The Professor explained that he followed the mysteries dimly, owing to a certain aspect of Orion, and that therefore his class were gone to their homes and were hunting; and so he studied alone under unfavourable auspices. And once more he welcomed Rodriguez to his roof, and would command straw to be laid down for the man that Rodriguez had brought from the Inn of the Dragon and Knight; for he, the Professor, saw all things, though certain stars would hide everything.
And when Rodriguez had appropriately uttered his thanks, he added with all humility and delicate choice of phrase a petition that he might be shown some mere rudiment of the studies for which that illustrious chair in Saragossa was famous. The Professor bowed again and, in accepting the well-rounded compliments that Rodriguez paid to the honoured post he occupied, he introduced himself by name. He had been once, he said, the Count of the Mountain, but when his astral studies had made him eminent and he had mastered the ways of the planet nearest the sun he took the title Magister Mercurii, and by this had long been known; but had now forsaken this title, great as it was, for a more glorious nomenclature, and was called in the Arabic language the Slave of Orion. When Rodriguez heard this he bowed very low.

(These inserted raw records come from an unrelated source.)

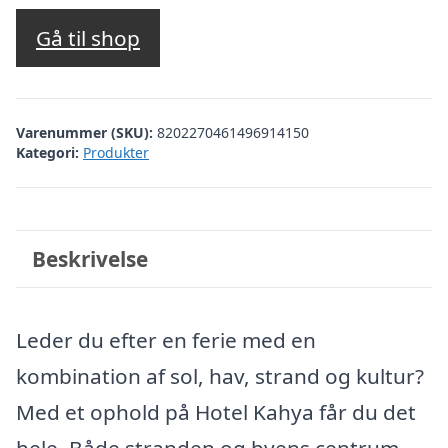
oprindelige
aktuelle
pris
pris
Gå til shop
var:
er:
kr. 3.373,65.
kr. 2.874,00.
Varenummer (SKU):
8202270461496914150
Kategori:
Produkter
Beskrivelse
Leder du efter en ferie med en
kombination af sol, hav, strand og kultur?
Med et ophold på Hotel Kahya får du det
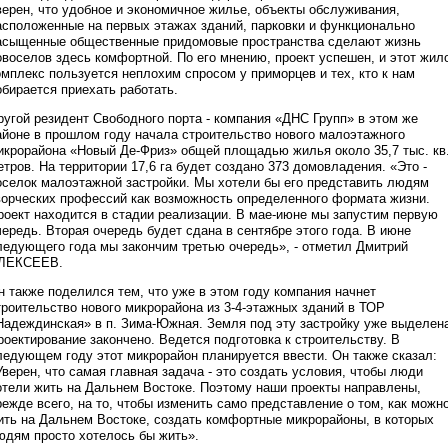
верен, что удобное и экономичное жилье, объекты обслуживания,
асположенные на первых этажах зданий, парковки и функционально
асыщенные общественные придомовые пространства сделают жизнь
овоселов здесь комфортной. По его мнению, проект успешен, и этот жил
омплекс пользуется неплохим спросом у приморцев и тех, кто к нам
обирается приехать работать.
ругой резидент Свободного порта - компания «ДНС Групп» в этом же
айоне в прошлом году начала строительство нового малоэтажного
икрорайона «Новый Де-Фриз» общей площадью жилья около 35,7 тыс. кв
етров. На территории 17,6 га будет создано 373 домовладения. «Это -
оселок малоэтажной застройки. Мы хотели бы его представить людям
ворческих профессий как возможность определенного формата жизни.
роект находится в стадии реализации. В мае-июне мы запустим первую
чередь. Вторая очередь будет сдана в сентябре этого года. В июне
ледующего года мы закончим третью очередь», - отметил Дмитрий
ЛЕКСЕЕВ.
н также поделился тем, что уже в этом году компания начнет
троительство нового микрорайона из 3-4-этажных зданий в ТОР
Надеждинская» в п. Зима-Южная. Земля под эту застройку уже выделен
роектирование закончено. Ведется подготовка к строительству. В
ледующем году этот микрорайон планируется ввести. Он также сказал:
Уверен, что самая главная задача - это создать условия, чтобы люди
отели жить на Дальнем Востоке. Поэтому наши проекты направлены,
режде всего, на то, чтобы изменить само представление о том, как можн
ить на Дальнем Востоке, создать комфортные микрорайоны, в которых
юдям просто хотелось бы жить».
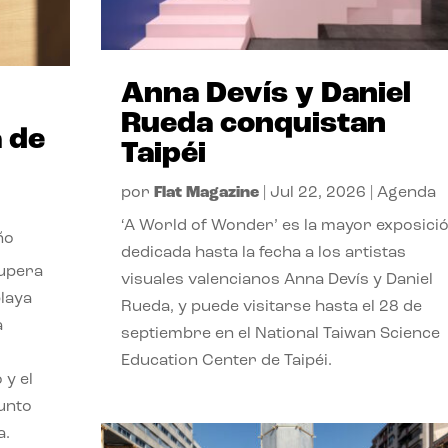
Anna Devís y Daniel
Rueda conquistan
 de
Taipéi
por
Flat Magazine
|
Jul 22, 2026
|
Agenda
‘A World of Wonder’ es la mayor exposici
ño
dedicada hasta la fecha a los artistas
cupera
visuales valencianos Anna Devís y Daniel
playa
Rueda, y puede visitarse hasta el 28 de
a
septiembre en el National Taiwan Science
Education Center de Taipéi.
 y el
punto
a.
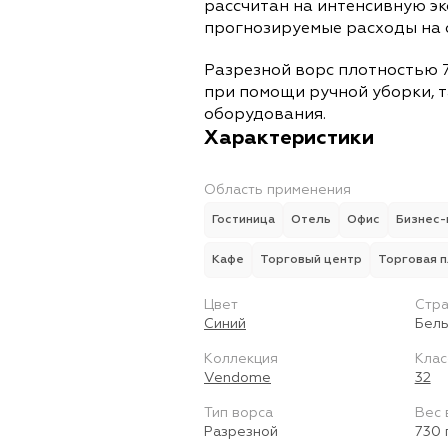
рассчитан на интенсивную э
прогнозируемые расходы на 
Разрезной ворс плотностью 7
при помощи ручной уборки, т
оборудования.
Характеристики
Область применения
Гостиница
Отель
Офис
Бизнес-
Кафе
Торговый центр
Торговая 
Цвет
Стра
Синий
Бель
Коллекция
Клас
Vendome
32
Тип ворса
Вес 
Разрезной
730 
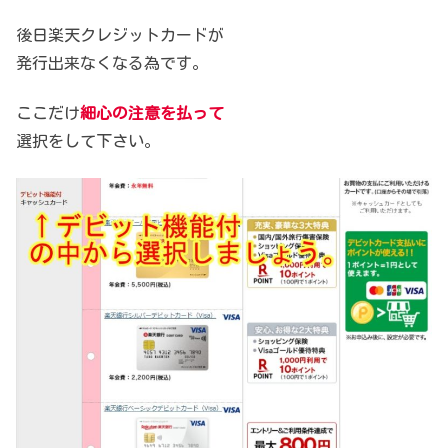
後日楽天クレジットカードが
発行出来なくなる為です。
ここだけ
細心の注意を払って
選択をして下さい。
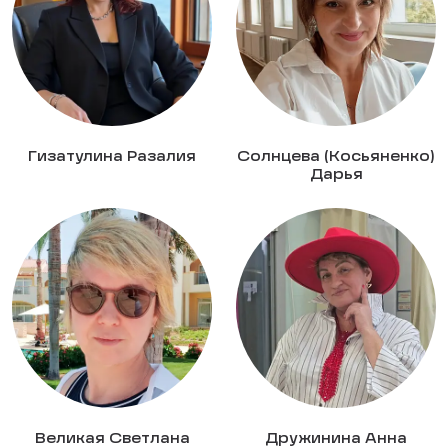
Гизатулина Разалия
Солнцева (Косьяненко)
Дарья
Великая Светлана
Дружинина Анна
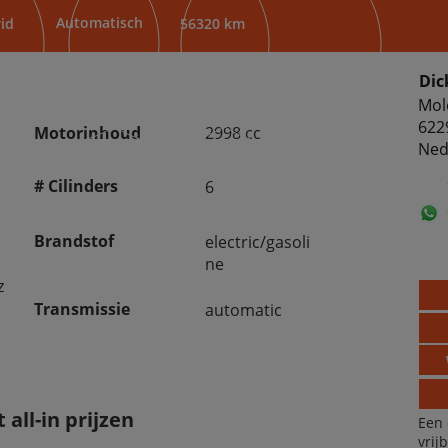
Automatisch
id
56320 km
Dic
Mol
622
Motorinhoud
2998 cc
Ned
# Cilinders
6
Brandstof
electric/gasoli
ne
z
Transmissie
automatic
all-in prijzen
Een 
vrij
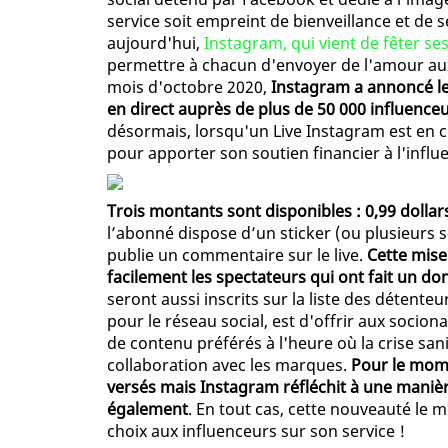
service soit empreint de bienveillance et de s
aujourd'hui,
Instagram, qui vient de fêter se
permettre à chacun d'envoyer de l'amour aux 
mois d'octobre 2020,
Instagram a annoncé le
en direct auprès de plus de 50 000 influenceu
désormais, lorsqu'un Live Instagram est en co
pour apporter son soutien financier à l'influe
Trois montants sont disponibles : 0,99 dollars
l’abonné dispose d’un sticker (ou plusieurs 
publie un commentaire sur le live.
Cette mise
facilement les spectateurs qui ont fait un d
seront aussi inscrits sur la liste des détent
pour le réseau social, est d'offrir aux socio
de contenu préférés à l'heure où la crise sa
collaboration avec les marques.
Pour le mome
versés mais Instagram réfléchit à une maniè
également
. En tout cas, cette nouveauté le 
choix aux influenceurs sur son service !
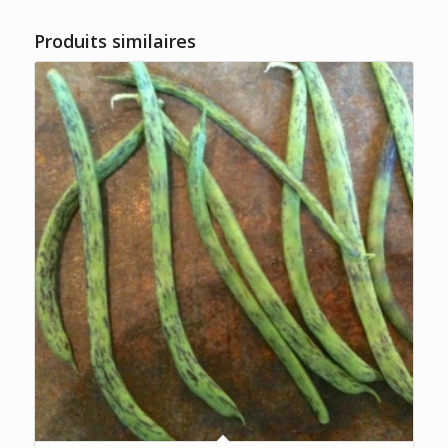
Produits similaires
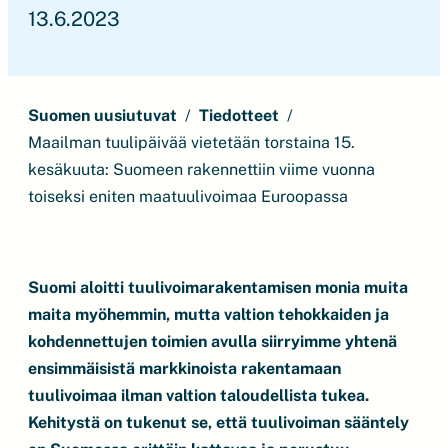
13.6.2023
Suomen uusiutuvat
Tiedotteet
Maailman tuulipäivää vietetään torstaina 15.
kesäkuuta: Suomeen rakennettiin viime vuonna
toiseksi eniten maatuulivoimaa Euroopassa
Suomi aloitti tuulivoimarakentamisen monia muita
maita myöhemmin, mutta valtion tehokkaiden ja
kohdennettujen toimien avulla siirryimme yhtenä
ensimmäisistä markkinoista rakentamaan
tuulivoimaa ilman valtion taloudellista tukea.
Kehitystä on tukenut se, että tuulivoiman sääntely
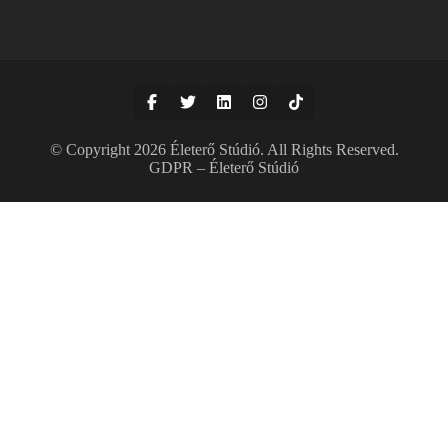
© Copyright 2026
Életerő Stúdió
. All Rights Reserved.
GDPR – Életerő Stúdió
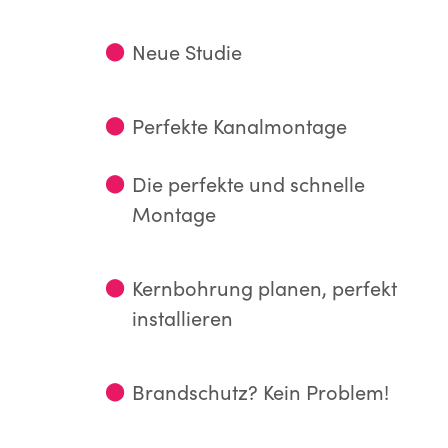
⬤
Neue Studie
⬤
Perfekte Kanalmontage
⬤
Die perfekte und schnelle
Montage
⬤
Kernbohrung planen, perfekt
installieren
⬤
Brandschutz? Kein Problem!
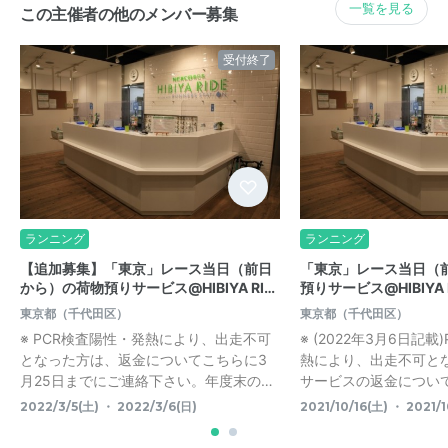
一覧を見る
この主催者の他のメンバー募集
受付終了
ランニング
ランニング
【追加募集】「東京」レース当日（前日
「東京」レース当日（
から）の荷物預りサービス@HIBIYA RI…
預りサービス@HIBIYA 
東京都（千代田区）
東京都（千代田区）
※ PCR検査陽性・発熱により、出走不可
※ (2022年3月6日記
となった方は、返金についてこちらに3
熱により、出走不可と
月25日までにご連絡下さい。年度末の…
サービスの返金については
2022/3/5(土) ・ 2022/3/6(日)
2021/10/16(土) ・ 2021/1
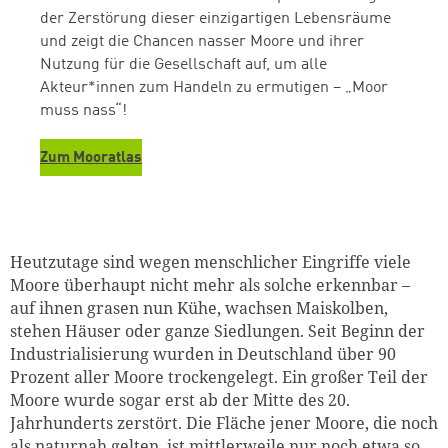
der Zerstörung dieser einzigartigen Lebensräume
und zeigt die Chancen nasser Moore und ihrer
Nutzung für die Gesellschaft auf, um alle
Akteur*innen zum Handeln zu ermutigen – „Moor
muss nass“!
Zum Mooratlas
Heutzutage sind wegen menschlicher Eingriffe viele
Moore überhaupt nicht mehr als solche erkennbar –
auf ihnen grasen nun Kühe, wachsen Maiskolben,
stehen Häuser oder ganze Siedlungen. Seit Beginn der
Industrialisierung wurden in Deutschland über 90
Prozent aller Moore trockengelegt. Ein großer Teil der
Moore wurde sogar erst ab der Mitte des 20.
Jahrhunderts zerstört. Die Fläche jener Moore, die noch
als naturnah gelten, ist mittlerweile nur noch etwa so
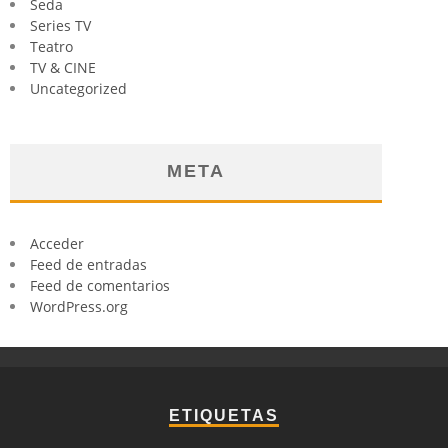
Seda
Series TV
Teatro
TV & CINE
Uncategorized
META
Acceder
Feed de entradas
Feed de comentarios
WordPress.org
ETIQUETAS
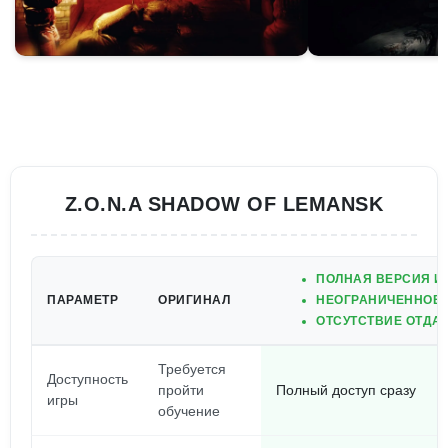
Z.O.N.A SHADOW OF LEMANSK
ПОЛНАЯ ВЕРСИЯ ИГ
ПАРАМЕТР
ОРИГИНАЛ
НЕОГРАНИЧЕННОЕ 
ОТСУТСТВИЕ ОТДАЧ
Требуется
Доступность
пройти
Полный доступ сразу
игры
обучение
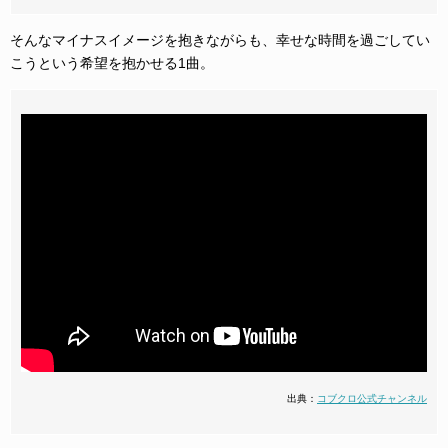
そんなマイナスイメージを抱きながらも、幸せな時間を過ごしてい
こうという希望を抱かせる1曲。
出典：
コブクロ公式チャンネル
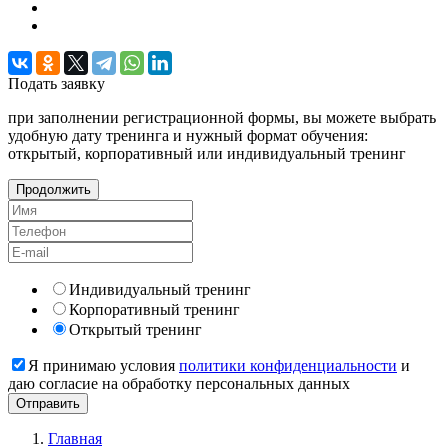
Подать
заявку
при заполнении регистрационной формы, вы можете выбрать
удобную дату тренинга и нужный формат обучения:
открытый, корпоративный или индивидуальный тренинг
Продолжить
Индивидуальный тренинг
Корпоративный тренинг
Открытый тренинг
Я принимаю условия
политики конфиденциальности
и
даю согласие на обработку персональных данных
Главная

And now the Professor asked Rodriguez in which of the activities of life his interest lay; for the Chair of Magic at Saragossa, he said, was concerned with them all.
“In war,” said Rodriguez.
And Morano unostentatiously rubbed his hands; for here was one, he thought, who would soon put his master on the right way, and matters would come to a head and they would find the wars. But far from concerning himself with the wars of that age, the Slave of Orion explained that as events came nearer they became grosser or more material, and that their grossness did not leave them until they were some while passed away; so that to one whose studies were with aetherial things, near events were opaque and dim. He had a window, he explained, through which Rodriguez should see clearly the ancient wars, while another window beside it looked on all wars of the future except those which were planned already or were coming soon to earth, and which were either invisible or seen dim as through mist.